▸ Try it: Each entry below should be printed exactly, with every image left out.

(Data entries)
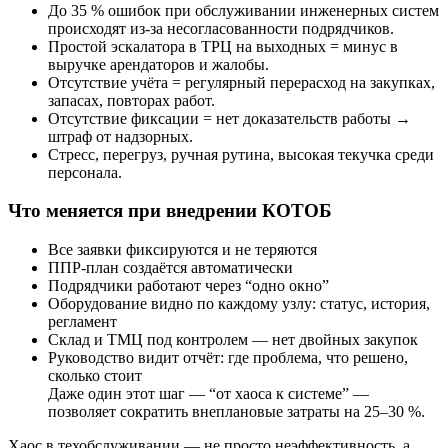
До 35 % ошибок при обслуживании инженерных систем
происходят из-за несогласованности подрядчиков.
Простой эскалатора в ТРЦ на выходных = минус в
выручке арендаторов и жалобы.
Отсутствие учёта = регулярный перерасход на закупках,
запасах, повторах работ.
Отсутствие фиксации = нет доказательств работы →
штраф от надзорных.
Стресс, перегруз, ручная рутина, высокая текучка среди
персонала.
Что меняется при внедрении КОТОБ
Все заявки фиксируются и не теряются
ППР-план создаётся автоматически
Подрядчики работают через “одно окно”
Оборудование видно по каждому узлу: статус, история,
регламент
Склад и ТМЦ под контролем — нет двойных закупок
Руководство видит отчёт: где проблема, что решено,
сколько стоит
Даже один этот шаг — “от хаоса к системе” —
позволяет сократить внеплановые затраты на 25–30 %.
Хаос в техобслуживании — не просто неэффективность, а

▸ Output:
До 35 % ошибок при обслуживании инженерных систем
происходят из-за несогласованности подрядчиков.
Простой эскалатора в ТРЦ на выходных = минус в
выручке арендаторов и жалобы.
Отсутствие учёта = регулярный перерасход на закупках,
запасах, повторах работ.
Отсутствие фиксации = нет доказательств работы →
штраф от надзорных.
Стресс, перегруз, ручная рутина, высокая текучка среди
персонала.
Что меняется при внедрении КОТОБ
Все заявки фиксируются и не теряются
ППР-план создаётся автоматически
Подрядчики работают через “одно окно”
Оборудование видно по каждому узлу: статус, история,
регламент
Склад и ТМЦ под контролем — нет двойных закупок
Руководство видит отчёт: где проблема, что решено,
сколько стоит
Даже один этот шаг — “от хаоса к системе” —
позволяет сократить внеплановые затраты на 25–30 %.
Хаос в техобслуживании — не просто неэффективность, а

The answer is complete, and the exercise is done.